Dedicated to un-inventing things that seem like a good idea, but aren't.

Today: Stored-value gift cards.

I see Christmas, like everything else, as a test. Do I really know people well enough to pick something they'd like? (and if not, why not?) So I don't read wishlists, I ignore hints, and I don't give gift certificates.

Except when there's no other option, where the gift is closer to a tip than a real gift, but it really should still be done. Really all I know about this recipient is that she lives nearby. I want to support the newly-opened Hackney Picture House at the same time. Two movie tickets, please.

What I wanted is a couple of tickets - intuitive, easy, just with "any session" printed in place of the show name and time.

What I got was a debit card. Magnetic stripe. A6 page of instructions on how to use it. No idea, other than the note I'll have to write, of what it's actually good for.

In theory it's better, because it works more than once, gradually depleting the stored value (which just happens to be exactly enough for two adult tickets). But it's cold, meaningless, complicated, and actually worse for everyone.

If she goes on a Monday and it's only £8, not £20? I don't care! The cinema has achieved what I wanted, and they're welcome to keep the extra money. Gift certs are inherently wasteful anyway, dominated in every way but "thought" by cash, and I really don't mind. I don't need change.
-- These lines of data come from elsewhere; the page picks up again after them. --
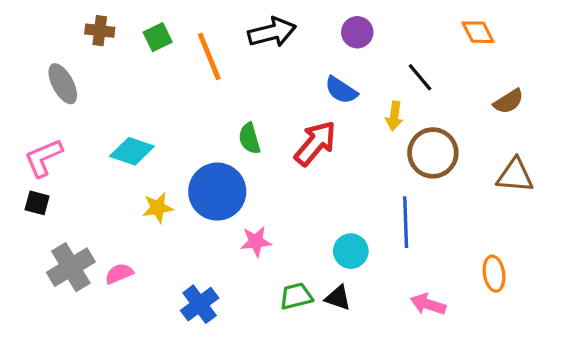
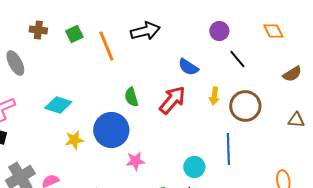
purple circle: (357, 32) -> (219, 31), moved
yellow arrow: (394, 116) -> (214, 96), moved
brown triangle: (515, 175) -> (296, 120), size x0.7

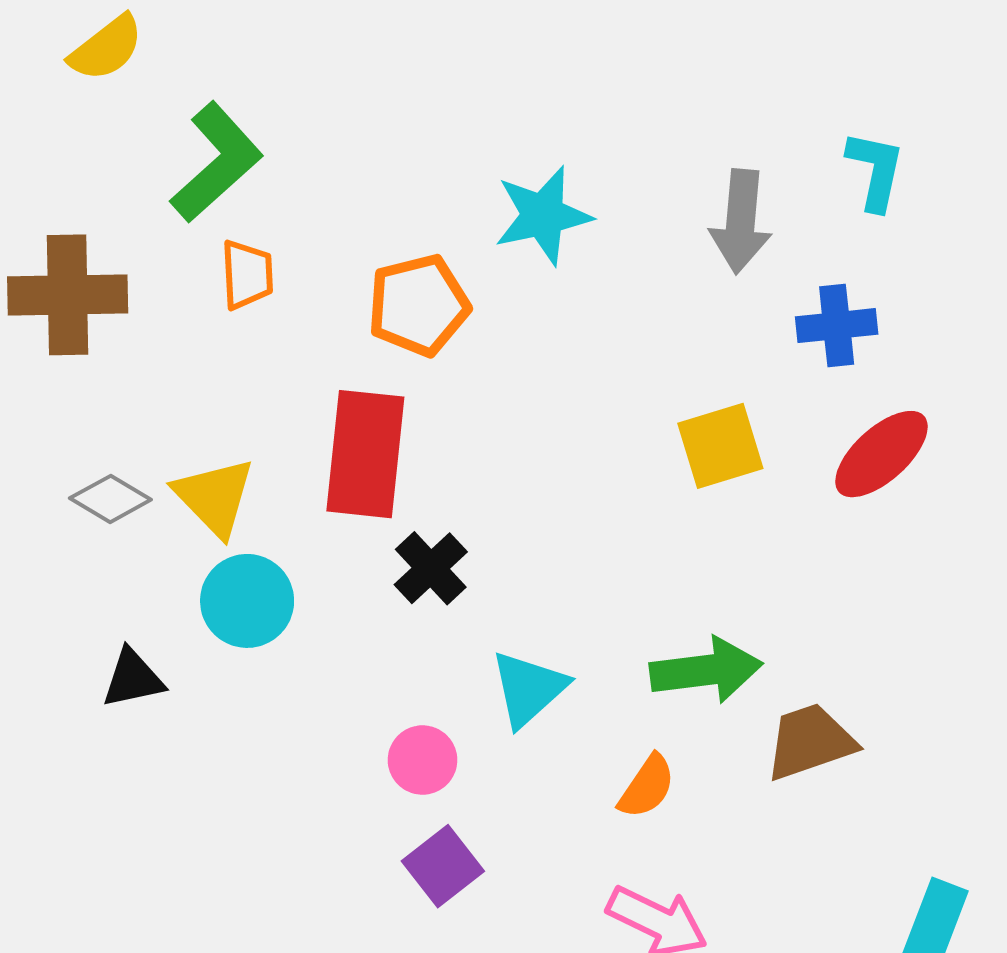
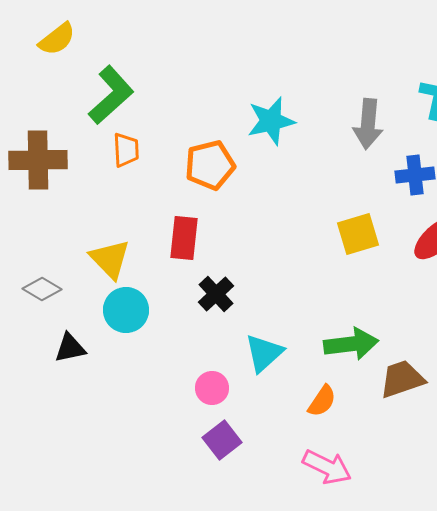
red rectangle: (365, 454) -> (184, 238), size x0.7
gray diamond: (110, 499) -> (42, 289), moved

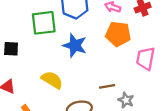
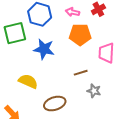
brown line: (107, 86) -> (81, 73), moved

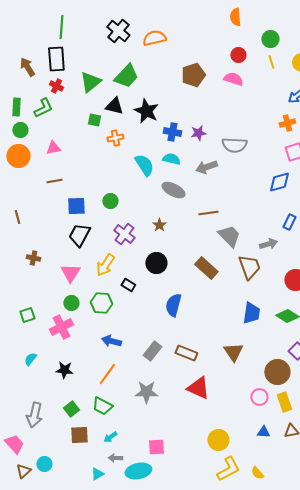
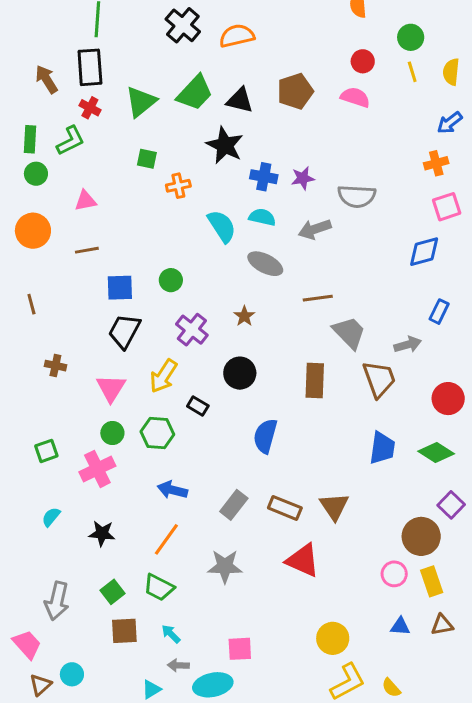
black triangle: (114, 106) -> (240, 100), moved
orange circle: (18, 156) -> (33, 231), moved
brown rectangle: (206, 268) -> (315, 381), turned 50
brown triangle: (233, 352) -> (334, 506), moved
cyan arrow: (110, 437) -> (171, 634), turned 80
I'm not really complaining. The card is nicely packaged, I'm sure it'll work fine, and @HackneyPH were very helpful over twitter. But they've put a lot of work into this, work that actually makes the result worse, and it's that waste that annoys me.

I vote we uninvent the unnecessarily high-tech stored-value card and go back to a certificate for an experience. Let's keep the money out of this.